Copy exactly the lines of the records below, and only those lines, beginning with the line that contains "What do you see at coordinates (510, 382)" and ending with the line that contains "The height and width of the screenshot is (2576, 1145).".

══ Records for processing ══

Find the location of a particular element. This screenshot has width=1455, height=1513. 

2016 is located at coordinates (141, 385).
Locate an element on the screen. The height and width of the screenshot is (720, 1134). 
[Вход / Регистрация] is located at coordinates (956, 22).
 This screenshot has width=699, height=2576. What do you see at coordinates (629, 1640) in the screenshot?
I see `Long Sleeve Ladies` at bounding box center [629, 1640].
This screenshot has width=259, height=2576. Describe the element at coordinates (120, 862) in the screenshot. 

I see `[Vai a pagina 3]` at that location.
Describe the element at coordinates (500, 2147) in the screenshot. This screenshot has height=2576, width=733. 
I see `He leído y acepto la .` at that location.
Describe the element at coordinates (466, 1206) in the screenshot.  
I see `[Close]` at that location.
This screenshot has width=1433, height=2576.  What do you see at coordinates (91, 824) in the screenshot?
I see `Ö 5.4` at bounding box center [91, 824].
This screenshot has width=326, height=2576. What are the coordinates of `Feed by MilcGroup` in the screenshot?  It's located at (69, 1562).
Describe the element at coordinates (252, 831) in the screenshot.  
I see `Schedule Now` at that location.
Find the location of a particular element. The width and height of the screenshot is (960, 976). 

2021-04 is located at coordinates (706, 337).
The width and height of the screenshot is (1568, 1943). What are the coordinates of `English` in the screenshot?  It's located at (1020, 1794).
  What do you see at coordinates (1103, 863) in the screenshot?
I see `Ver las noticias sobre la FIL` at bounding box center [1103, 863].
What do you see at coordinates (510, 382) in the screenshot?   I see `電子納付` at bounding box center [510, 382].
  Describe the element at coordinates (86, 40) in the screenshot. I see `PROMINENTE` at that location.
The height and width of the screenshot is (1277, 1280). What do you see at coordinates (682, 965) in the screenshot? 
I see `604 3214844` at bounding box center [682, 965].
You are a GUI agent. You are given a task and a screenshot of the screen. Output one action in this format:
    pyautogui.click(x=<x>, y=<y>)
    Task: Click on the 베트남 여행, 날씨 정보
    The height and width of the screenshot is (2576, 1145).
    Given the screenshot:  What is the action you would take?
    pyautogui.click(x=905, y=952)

═══

### Result of the exercise:
What do you see at coordinates (510, 382) in the screenshot?   I see `電子納付` at bounding box center [510, 382].
  Describe the element at coordinates (86, 40) in the screenshot. I see `PROMINENTE` at that location.
The height and width of the screenshot is (1277, 1280). What do you see at coordinates (682, 965) in the screenshot? 
I see `604 3214844` at bounding box center [682, 965].
You are a GUI agent. You are given a task and a screenshot of the screen. Output one action in this format:
    pyautogui.click(x=<x>, y=<y>)
    Task: Click on the 베트남 여행, 날씨 정보
    The height and width of the screenshot is (2576, 1145).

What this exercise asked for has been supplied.